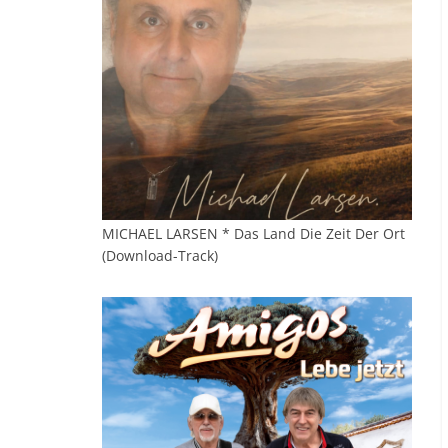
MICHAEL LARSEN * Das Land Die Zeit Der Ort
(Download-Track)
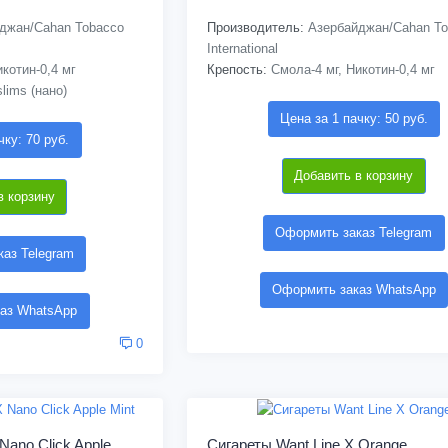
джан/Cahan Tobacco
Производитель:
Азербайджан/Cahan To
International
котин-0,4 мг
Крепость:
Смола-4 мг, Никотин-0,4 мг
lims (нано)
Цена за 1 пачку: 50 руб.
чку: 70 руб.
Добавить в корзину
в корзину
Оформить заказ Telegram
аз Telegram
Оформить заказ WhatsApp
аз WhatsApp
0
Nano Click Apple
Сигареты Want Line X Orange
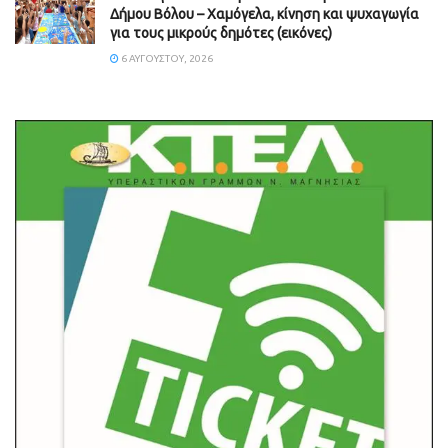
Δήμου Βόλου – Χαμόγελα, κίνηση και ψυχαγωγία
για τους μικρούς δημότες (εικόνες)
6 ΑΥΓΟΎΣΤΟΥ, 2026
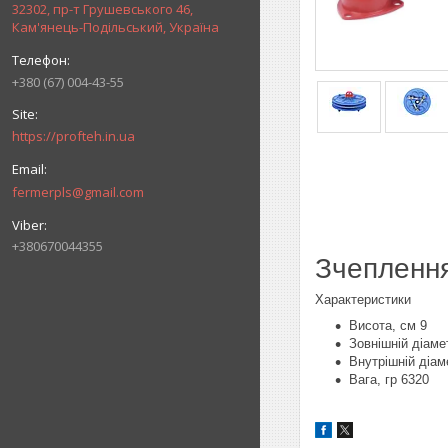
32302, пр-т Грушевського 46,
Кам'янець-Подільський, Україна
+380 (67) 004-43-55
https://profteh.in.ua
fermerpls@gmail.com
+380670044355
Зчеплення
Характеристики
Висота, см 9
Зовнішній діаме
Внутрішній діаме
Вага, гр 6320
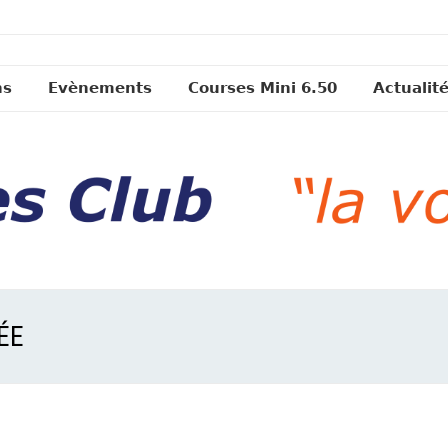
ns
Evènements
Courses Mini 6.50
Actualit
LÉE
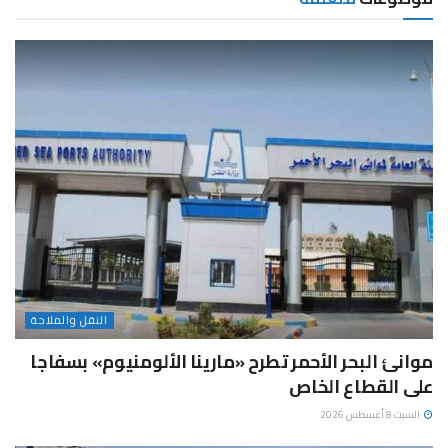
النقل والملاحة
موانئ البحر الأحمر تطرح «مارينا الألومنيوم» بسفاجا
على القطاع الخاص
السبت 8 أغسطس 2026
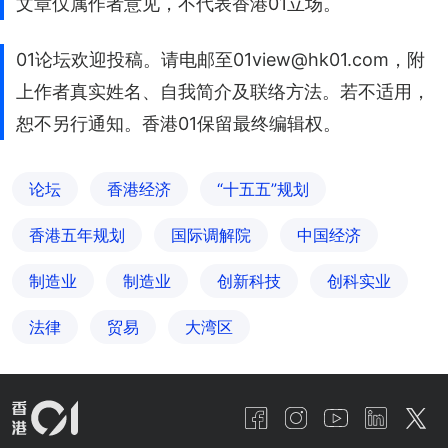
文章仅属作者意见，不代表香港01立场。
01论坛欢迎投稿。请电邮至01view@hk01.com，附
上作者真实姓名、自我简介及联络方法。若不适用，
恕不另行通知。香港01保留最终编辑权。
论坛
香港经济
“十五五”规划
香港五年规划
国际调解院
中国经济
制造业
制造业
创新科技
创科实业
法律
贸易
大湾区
==*==
» Goal of the exercise
A verbatim retyping of the listing, without any pictures, is the expected answer.

» Answer
MICHAEL LARSEN * Das Land Die Zeit Der Ort
(Download-Track)
джан/Cahan Tobacco
Производитель:
Азербайджан/Cahan To
International
котин-0,4 мг
Крепость:
Смола-4 мг, Никотин-0,4 мг
lims (нано)
Цена за 1 пачку: 50 руб.
чку: 70 руб.
Добавить в корзину
в корзину
Оформить заказ Telegram
аз Telegram
Оформить заказ WhatsApp
аз WhatsApp
0
Nano Click Apple
Сигареты Want Line X Orange
Δήμου Βόλου – Χαμόγελα, κίνηση και ψυχαγωγία
για τους μικρούς δημότες (εικόνες)
6 ΑΥΓΟΎΣΤΟΥ, 2026
32302, пр-т Грушевського 46,
Кам'янець-Подільський, Україна
+380 (67) 004-43-55
https://profteh.in.ua
fermerpls@gmail.com
+380670044355
Зчеплення
Характеристики
Висота, см 9
Зовнішній діаме
Внутрішній діаме
Вага, гр 6320
ns
Evènements
Courses Mini 6.50
Actualit
LÉE
النقل والملاحة
موانئ البحر الأحمر تطرح «مارينا الألومنيوم» بسفاجا
على القطاع الخاص
السبت 8 أغسطس 2026
文章仅属作者意见，不代表香港01立场。
01论坛欢迎投稿。请电邮至01view@hk01.com，附
上作者真实姓名、自我简介及联络方法。若不适用，
恕不另行通知。香港01保留最终编辑权。
论坛
香港经济
“十五五”规划
香港五年规划
国际调解院
中国经济
制造业
制造业
创新科技
创科实业
法律
贸易
大湾区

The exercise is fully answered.